Exhibit 5.1
[Letterhead of Leggett & Platt, Incorporated]
May 27, 2021
Leggett & Platt, Incorporated
No. 1 Leggett Road
Carthage, Missouri 64836
Ladies and Gentlemen:
As Senior Vice President—General Counsel & Secretary of Leggett & Platt, Incorporated (the “Company”), I have acted on its behalf in connection with the preparation and filing with the Securities and Exchange Commission of a Registration Statement on Form S-3 (the “Registration Statement”) under the Securities Act of 1933, as amended, (the “Securities Act”) in connection with the proposed offer and sale from time to time of the following Securities of the Company (the “Securities”): (i) debt securities (the “Debt Securities”), (ii) common stock, par value $0.01 per share (the “Common Stock”), (iii) preferred stock, no par value (the “Preferred Stock”), (iv) an indeterminate number of depositary shares evidenced by depositary receipts representing shares of Preferred Stock (the “Depositary Shares”), (v) warrants to purchase Debt Securities, Common Stock, Preferred Stock or other Securities (the “Warrants”), (vi) contracts for the purchase and sale of Debt Securities, Common Stock, Preferred Stock, Depositary Shares, Warrants or Rights (as defined below) (the “Purchase Contracts”), (vii) rights to purchase Common Stock, Preferred Stock, Depositary Shares, Purchase Contracts or Warrants (the “Rights”), (viii) Debt Securities, Common Stock, Preferred Stock, Depositary Shares, Warrants, Rights, Purchase Contracts or debt obligations of third parties (including U.S. Treasury securities), or any combination thereof offered in the form of units (the “Units”).
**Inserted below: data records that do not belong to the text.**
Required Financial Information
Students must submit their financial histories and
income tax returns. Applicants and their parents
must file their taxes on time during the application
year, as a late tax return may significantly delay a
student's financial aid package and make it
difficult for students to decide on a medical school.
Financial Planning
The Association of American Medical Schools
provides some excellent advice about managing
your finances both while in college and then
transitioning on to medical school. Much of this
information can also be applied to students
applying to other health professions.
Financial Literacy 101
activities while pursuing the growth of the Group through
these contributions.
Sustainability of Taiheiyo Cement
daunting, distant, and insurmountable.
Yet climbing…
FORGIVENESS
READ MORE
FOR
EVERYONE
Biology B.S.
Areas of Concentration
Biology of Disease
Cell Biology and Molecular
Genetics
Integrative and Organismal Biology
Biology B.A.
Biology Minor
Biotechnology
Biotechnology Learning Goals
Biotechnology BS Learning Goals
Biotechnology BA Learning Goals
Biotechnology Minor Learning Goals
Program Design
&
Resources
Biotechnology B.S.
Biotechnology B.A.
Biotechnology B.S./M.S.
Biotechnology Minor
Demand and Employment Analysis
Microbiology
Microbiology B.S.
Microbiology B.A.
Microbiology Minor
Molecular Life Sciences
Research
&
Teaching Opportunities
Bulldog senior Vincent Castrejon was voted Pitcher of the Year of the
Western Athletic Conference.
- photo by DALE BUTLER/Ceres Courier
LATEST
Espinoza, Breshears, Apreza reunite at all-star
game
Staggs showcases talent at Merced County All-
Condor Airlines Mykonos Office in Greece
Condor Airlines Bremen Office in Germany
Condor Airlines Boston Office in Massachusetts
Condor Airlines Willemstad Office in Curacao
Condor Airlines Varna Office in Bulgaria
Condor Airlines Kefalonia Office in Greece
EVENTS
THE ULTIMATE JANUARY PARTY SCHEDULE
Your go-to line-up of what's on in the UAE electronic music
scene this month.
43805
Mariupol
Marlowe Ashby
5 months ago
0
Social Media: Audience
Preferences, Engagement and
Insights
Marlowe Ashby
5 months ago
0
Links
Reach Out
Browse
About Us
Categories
The Debt Securities will be issued as either (a) senior indebtedness of the Company under an Indenture between the Company and U.S. Bank National Association as successor trustee, dated May 6, 2005 (the “Senior Indenture”) or (b) subordinated indebtedness of the Company under a subordinated indenture to be entered into by the Company with a trustee to be specified therein if and when the Company issues subordinated Debt Securities. The Common Stock will be issued under the Company’s Restated Articles of Incorporation, as amended. The Preferred Stock will be issued under the Company’s Restated Articles of Incorporation, as amended, and a certificate of designation approved by the Company’s Board of Directors in accordance with applicable law. The Depositary Shares will be issued pursuant to a deposit agreement (the “Deposit Agreement”) between the Company and a depositary agent to be specified therein. The Warrants will be issued pursuant to a warrant agreement (the “Warrant Agreement”) between the Company and a warrant agent to be specified therein. The Purchase Contracts will be issued pursuant to a purchase contract agreement (the “Purchase Contract Agreement”) between the Company and a purchase contract agent to be specified therein. The Rights will be issued pursuant to a rights agreement (the “Rights Agreement”) between the Company and a rights agent to be specified therein. The Units will be issued pursuant to a unit agreement (the “Unit Agreement”) between the Company and a unit agent to be specified therein.
In connection therewith I have examined such documents, including resolutions of the Board of Directors of the Company adopted on February 24, 2021, and have made such other investigations and reviewed such questions of law as I have considered necessary or appropriate for the purposes of the opinion set forth below. In my examination of the foregoing, I have assumed the authenticity of all documents submitted to me as originals, the genuineness of all signatures and the conformity to authentic originals of all documents submitted to me as copies. I have also assumed the legal capacity for all purposes relevant hereto of all natural persons and, with respect to all parties to agreements or instruments relevant hereto other than the Company, that such parties had, or will have for purposes of documents that may be entered into pursuant to the Registration Statement, the requisite power and authority (corporate or otherwise) to execute, deliver and perform such agreements or instruments, that such agreements or instruments have been or will be duly authorized by all requisite action (corporate or otherwise), executed and delivered by such parties and that such agreements or instruments are or will be the valid, binding and enforceable obligations of such parties. As to questions of fact material to my opinions, I have relied upon certificates or statements of officers and other representatives of the Company and of public officials and authorities.